# An Post wants to see a full bank statement before setting up a direct debit



## turnipcats (5 Feb 2014)

TV licensing appear to be insisting you now have to send a bank statement (and it must be a full one, not a mini-statement) if you are setting up a direct debit

Can this be true? It seems like a step backwards.

Surely an improved direct debit system should give _less_ information to the payee, not more?

From the "TV License Direct Debit" page of An Post's website: 

http://www.anpost.ie/AnPost/MainCon...n+Post/TV+Licence/TV+Licence+Direct+Debit.htm

_
TV Licence Direct Debit information
You can pay your TV Licence fee through Direct Debit from you Bank Current Account 
Important announcement:
A New SEPA TV Licence Direct Debit application and mandate form will be introduced from November 14. From this date onwards you must use this form when making an application to pay for a TV Licence through the TV Licence Direct Debit scheme. It will also be mandatory to provide a recent bank statement with your application. 
" _


----------



## Brendan Burgess (5 Feb 2014)

That is extraordinary. 

Why should one be obliged to disclose such financial information to An Post to pay a license fee which is mandatory? 

Brendan


----------



## T McGibney (5 Feb 2014)

Any such request should be notified to the Data Protection Commissioner's office.


----------



## Mrmr (5 Feb 2014)

I thought this was crazy when I noticed it last month also.
Is it to put people off Direct debit, I know it did put us off.


----------



## Locke (5 Feb 2014)

Totally agree with T McGibney



> _"the data shall be adequate, relevant and not excessive in relation to the purpose or purposes for which they were collected or are further processed"
> - section 2(1)(c)(iii) of the (DP) Act_




It would interesting to see the Data Commisioners view on this.


----------



## Brendan Burgess (5 Feb 2014)

T McGibney said:


> Any such request should be notified to the Data Protection Commissioner's office.

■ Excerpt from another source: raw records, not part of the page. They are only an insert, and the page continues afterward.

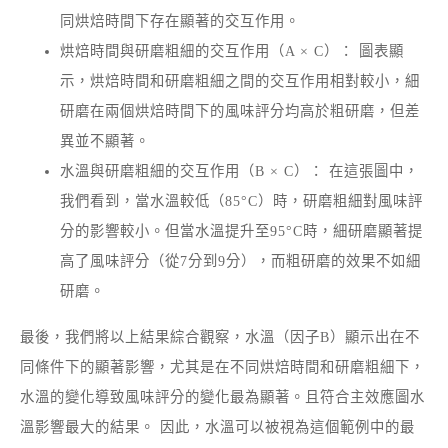
同烘焙時間下存在顯著的交互作用。
烘焙時間與研磨粗細的交互作用（A × C）： 圖表顯
示，烘焙時間和研磨粗細之間的交互作用相對較小，細
研磨在兩個烘焙時間下的風味評分均高於粗研磨，但差
異並不顯著。
水溫與研磨粗細的交互作用（B × C）： 在這張圖中，
我們看到，當水溫較低（85°C）時，研磨粗細對風味評
分的影響較小。但當水溫提升至95°C時，細研磨顯著提
高了風味評分（從7分到9分），而粗研磨的效果不如細
研磨。
最後，我們將以上結果綜合觀察，水溫（因子B）顯示出在不
同條件下的顯著影響，尤其是在不同烘焙時間和研磨粗細下，
水溫的變化導致風味評分的變化最為顯著。且符合主效應圖水
溫影響最大的結果。 因此，水溫可以被視為這個範例中的最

I have reported it to the An Post Data Protection Coordinator, via their Press Office. 

They should be given an opportunity to fix it before escalating it to the authorities. 

Brendan


----------



## Gerry Canning (5 Feb 2014)

Could be as simple as An Post want to clearly verify the customers  Sepa Direct Debit Details ,so that instead of the old sort code eg 90-47-21 account number 34325643.
that we used to use on Direct Debits We now have to use
BIC number eg ie boe11e2d... and IBAN bofi 90495334325643.

In short,given the large number of digits ,it is  too easy for customers to present one digit incorrectly and that would foul up systems and mean reworking.
If An Post can say  they only need  statement with IBAN , BIC and address attached, that may solve it.


----------



## Dearg Doom (5 Feb 2014)

The IBAN has a (simple) error checking mechanism built in so an error with a small number of digits would easily be caught in entering the data (e.g. check out the IBAN validator at http://www.ibanvalidator.com/en/ - enter your bank details at your own risk!).


----------



## DMcL1971 (5 Feb 2014)

In their FAQ it says:


*Why do I need to supply a copy of a bank statement ?*
A copy of a bank statement (non-returnable) is required to verify the bank account details provided by the Licencee for payment of their TV Licence Fee. 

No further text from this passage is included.